Table of Contents

Working with Python

Python is available on all Sterrewacht and Lorentz Institute GNU/Linux workstations. In most cases, both python v2 and python v3 are available. Please note that python v2 has reached its end-of-life on 01-01-2020 and therefore is no longer actively supported.

Python packages

Many common python packages, such as numpy, scipy, and astropy are available to any users regardless of the workstation/server. These are installed either locally to the workstation – usually via the OS package manager – or remotely and exposed to the users by means of the module command.

For local python installations, you can list all installed packages via

python3 -m pip list # or python2 -m pip list

For remote python installations – installations on our software disk – you must first load a python module and then list all packages in that module

module load Python/3.6.6-foss-2018b
which python
/easybuild/easybuild/fc31/software/Python/3.6.6-foss-2018b/bin/python
python -m pip list

If the package you would like to use is not installed at all you have two options:

The two options are described in detail in the sections below.

Request a Python Package Installation

If you believe that the required package could be useful to other researchers in the Observatory or Lorentz Institute, then you can request its installation via our helpdesk https://helpdesk.strw.leidenuniv.nl/ (STRW) or https://helpdesk.lorentz.leidenuniv.nl/ (Lorentz) giving motivations and detailed instructions on where to find the requested package and its license information. We will notify you when the installation is complete.

Install a Python Package yourself

There are instances in which you would like to install a python package that is not useful to other researchers in your department and/or you are a developer who wants to try and modify development versions of installed packages or new packages. In other words, if

  1. The package is not of interest to the majority of users.
  2. You want a custom stash of packages, that is not visible to other users.
  3. You want to isolate a set of packages to a specific python application, usually to minimize the possibility of version conflicts.

we advise you follow one of the methods below to install the package yourself. Rest assured though that we can always assist you during the process.

:!: The following methods are valid either you use a local (to your workstation/server) python installation or a python installation provided via the module command.
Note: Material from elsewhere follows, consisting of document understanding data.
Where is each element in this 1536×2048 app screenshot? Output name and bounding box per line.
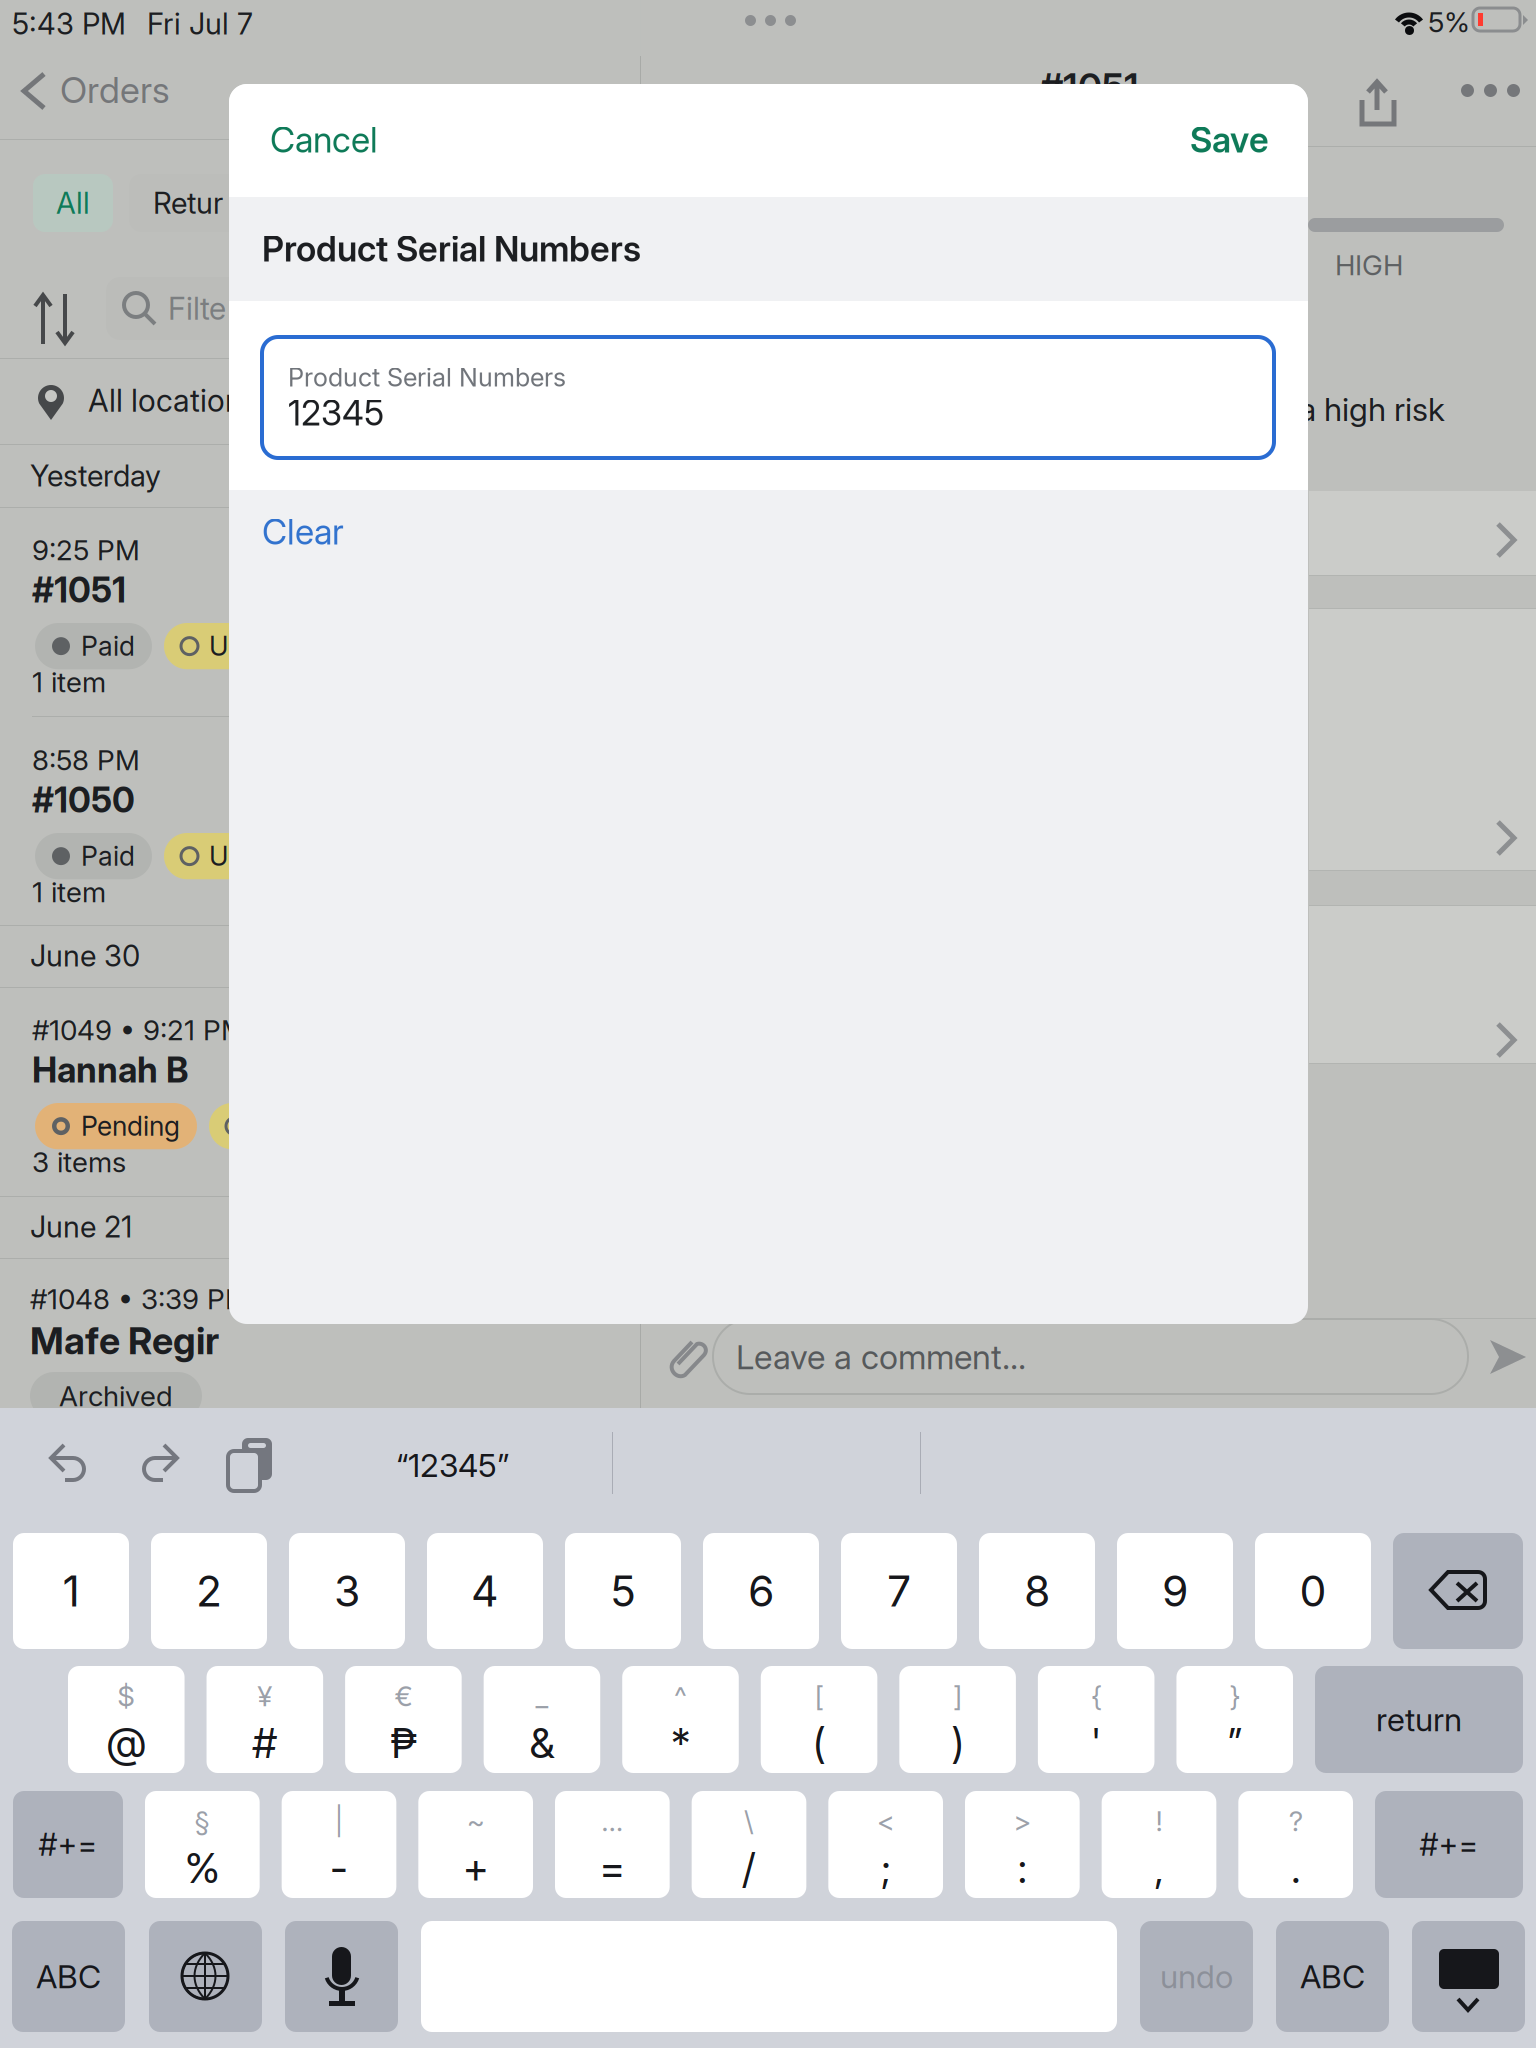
staticText: ?: [1289, 1804, 1303, 1838]
button[interactable]: Retur: [129, 174, 313, 232]
button[interactable]: 6: [703, 1533, 819, 1649]
staticText: 6: [748, 1565, 774, 1617]
staticText: Retur: [153, 185, 223, 221]
staticText: June 30: [30, 938, 140, 974]
button[interactable]: 1: [13, 1533, 129, 1649]
staticText: Archived: [59, 1379, 173, 1413]
button[interactable]: return: [1315, 1666, 1523, 1773]
button[interactable]: 7: [841, 1533, 957, 1649]
staticText: €: [394, 1679, 412, 1713]
button[interactable]: Hide keyboard: [1412, 1921, 1525, 2032]
button[interactable]: ]: [899, 1666, 1016, 1773]
staticText: ”: [1228, 1718, 1242, 1768]
button[interactable]: _: [484, 1666, 600, 1773]
button[interactable]: Next keyboard: [149, 1921, 262, 2032]
staticText: 1: [62, 1565, 80, 1617]
button[interactable]: $: [68, 1666, 185, 1773]
button[interactable]: All: [33, 174, 113, 232]
button[interactable]: ?: [1238, 1791, 1353, 1898]
staticText: #+=: [38, 1826, 98, 1863]
staticText: ;: [881, 1843, 890, 1893]
staticText: 1 item: [32, 665, 106, 699]
button[interactable]: Paste: [228, 1438, 274, 1492]
staticText: 7: [887, 1565, 911, 1617]
staticText: Leave a comment...: [736, 1337, 1026, 1377]
button[interactable]: {: [1038, 1666, 1154, 1773]
button[interactable]: ¥: [207, 1666, 323, 1773]
button[interactable]: Send: [1486, 1335, 1530, 1379]
button[interactable]: Cancel: [253, 108, 450, 172]
button[interactable]: 9: [1117, 1533, 1233, 1649]
button[interactable]: Save: [1089, 108, 1284, 172]
button[interactable]: Dictate: [285, 1921, 398, 2032]
staticText: Hannah B: [32, 1049, 189, 1091]
staticText: 4: [471, 1565, 499, 1617]
button[interactable]: ^: [622, 1666, 739, 1773]
button[interactable]: 4: [427, 1533, 543, 1649]
staticText: 8:58 PM: [32, 743, 140, 777]
button[interactable]: 0: [1255, 1533, 1371, 1649]
button[interactable]: >: [965, 1791, 1080, 1898]
button[interactable]: ABC: [1276, 1921, 1389, 2032]
staticText: 3: [334, 1565, 360, 1617]
staticText: 1 item: [32, 875, 106, 909]
button[interactable]: undo: [1140, 1921, 1253, 2032]
staticText: ,: [1154, 1843, 1164, 1893]
button[interactable]: Sort: [34, 292, 54, 346]
button[interactable]: Delete: [1393, 1533, 1523, 1649]
button[interactable]: \: [692, 1791, 806, 1898]
button[interactable]: 8: [979, 1533, 1095, 1649]
button[interactable]: Clear: [253, 501, 462, 563]
button[interactable]: [: [761, 1666, 877, 1773]
button[interactable]: §: [145, 1791, 260, 1898]
button[interactable]: €: [345, 1666, 462, 1773]
staticText: ~: [467, 1804, 485, 1838]
button[interactable]: #+=: [13, 1791, 123, 1898]
button[interactable]: 3: [289, 1533, 405, 1649]
button[interactable]: Undo: [49, 1444, 91, 1486]
staticText: Product Serial Numbers: [288, 362, 566, 393]
staticText: …: [601, 1804, 623, 1838]
staticText: #: [252, 1718, 277, 1768]
staticText: return: [1376, 1700, 1462, 1739]
staticText: -: [330, 1843, 348, 1893]
staticText: 3 items: [32, 1145, 126, 1179]
staticText: June 21: [30, 1209, 132, 1244]
staticText: All: [56, 185, 90, 221]
staticText: §: [194, 1804, 210, 1838]
staticText: Cancel: [270, 119, 378, 161]
staticText: $: [117, 1679, 135, 1713]
staticText: 9: [1162, 1565, 1188, 1617]
button[interactable]: More: [1461, 84, 1520, 97]
staticText: #1051: [32, 569, 126, 611]
button[interactable]: }: [1176, 1666, 1293, 1773]
staticText: Paid: [81, 840, 135, 872]
button[interactable]: 5: [565, 1533, 681, 1649]
staticText: Yesterday: [30, 458, 161, 494]
button[interactable]: ~: [418, 1791, 533, 1898]
staticText: }: [1229, 1679, 1240, 1713]
button[interactable]: Attach: [666, 1336, 710, 1384]
staticText: #1051: [1040, 64, 1139, 109]
staticText: !: [1156, 1804, 1162, 1838]
staticText: Mafe Regir: [30, 1318, 219, 1363]
staticText: Save: [1190, 119, 1269, 161]
button[interactable]: !: [1102, 1791, 1216, 1898]
button[interactable]: Redo: [139, 1444, 181, 1486]
staticText: %: [185, 1843, 220, 1893]
button[interactable]: 2: [151, 1533, 267, 1649]
button[interactable]: …: [555, 1791, 670, 1898]
staticText: 8: [1024, 1565, 1050, 1617]
staticText: ₱: [390, 1718, 416, 1768]
button[interactable]: |: [282, 1791, 396, 1898]
staticText: Fri Jul 7: [147, 6, 253, 42]
button[interactable]: #+=: [1375, 1791, 1523, 1898]
button[interactable]: <: [828, 1791, 943, 1898]
staticText: \: [744, 1804, 754, 1838]
staticText: 5: [610, 1565, 636, 1617]
button[interactable]: Share: [1358, 80, 1398, 126]
button[interactable]: ABC: [12, 1921, 125, 2032]
staticText: @: [106, 1718, 146, 1768]
staticText: HIGH: [1335, 248, 1403, 282]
If you choose the latter, remember to load first an appropriate python module.

METHOD 1: pip with the `--user' option

Python 2.6 introduced the possibility of package installations via a “user scheme”. According to this scheme, Python distributions support an alternative install location that is specific to a user. Python provides this functionality via the site module which commands where you, as a user, will be installing python packages

python -m site --user-base # value of site.USER_BASE
python -m site --user-site # path to your site-packages directory 

If the values returned by the command above satisfy you, you can then proceed to install packages in your user-space

pip install --user SomePackage

In the STRW and IL environments, site.USER_BASE defaults to $HOME/.local. This path can be customised/updated by modifying the environment variable PYTHONUSERBASE

export PYTHONUSERBASE=/somewhere/I/can/write/to # alternative location
pip install --user SomePackage

will install `SomePackage' in /somewhere/I/can/write/to/lib/python*/site-packages.

When using the `user' scheme to install packages, it is important to note

Method 1 - subsection Incompatible versions

Unfortunately, python's 'user' directory is independent of the operating system version, but most of the compute nodes including the LOFAR cluster, run RedHat Enterprise Linux, which is sufficiently different to cause packages installed on the desktop not to work all the time.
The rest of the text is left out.